Welch erstaunliche Wendungen das Leben doch nehmen kann, ging es ihr durch den Kopf. Das hätte sie nie geahnt; nie hätte sie gedacht, dass sie sich mit ihm je so wohlfühlen könnte – oder dass ausgerechnet mit ihm Sex so schön wäre.

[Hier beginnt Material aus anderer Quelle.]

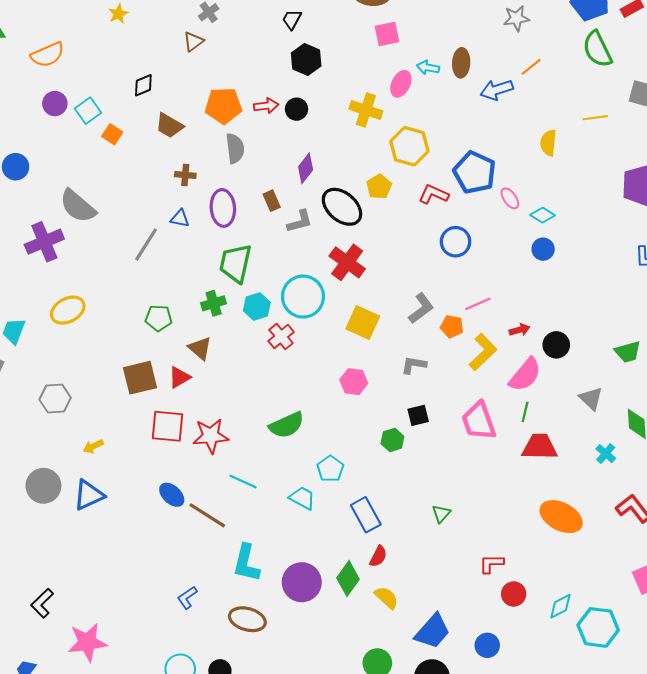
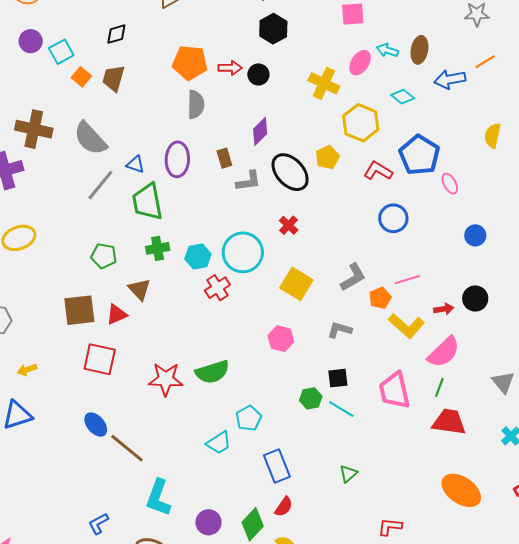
brown trapezoid: (169, 126) -> (113, 78), moved, turned 68
brown cross: (185, 175) -> (34, 129), moved, size x1.8
gray semicircle: (78, 206) -> (90, 138), moved
cyan diamond: (543, 215) -> (403, 97), moved
red cross: (347, 262) -> (289, 225), size x0.6
green trapezoid: (236, 263) -> (147, 202), moved, turned -30
orange pentagon: (452, 326) -> (380, 298), turned 30
black circle: (556, 345) -> (475, 299), moved
yellow L-shape: (483, 352) -> (406, 326), turned 78
red star: (211, 436) -> (166, 379), moved
cyan line: (243, 481) -> (341, 409), moved
cyan trapezoid: (302, 498) -> (219, 443), turned 112
purple circle: (302, 582) -> (208, 522), size x0.7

Heiliger Himmel. Gabriel McQueen.
11
Niki kauerte in einer dunklen Ecke der Küche auf dem Boden, hörte, wie oben das Wasser lief, während sie versuchte, sich zu zwingen, ihr Frösteln in den Griff zu bekommen. Sie lauschte angestrengt, um besser zu hören. Es war nicht sicher, ob die beiden zusammen waren, wahrscheinlich war es allerdings schon. Einer von ihnen konnte im Wohnzimmer sein, in einem anderen Zimmer im ersten Stock oben … oder gleich um die Ecke.
Ob sie wussten, dass sie hier war? Hatten sie sie gehört?
Als sie vor einer Weile das Haus erkundet hatten, bevor alles schiefgegangen war, hatte Darwin den Windfang und die rückwärtige Veranda auf Sachen hin inspiziert, die sich einfach so mitnehmen und verhökern ließen, wenn ihnen das Geld ausging, das sie von der Helton-Schlampe bekamen. Er hatte natürlich nicht den geringsten Mist gefunden, aber das war jetzt nicht so wichtig. Als Niki den eisigen Hang hinaufgekrochen war und fieberhaft Pläne für die Nacht geschmiedet hatte, fiel ihr ein, dass Darwin sich nicht die Mühe gemacht hatte, die Hintertür wieder abzusperren. Also hatte sie ohne Mühe in das Haus eindringen können.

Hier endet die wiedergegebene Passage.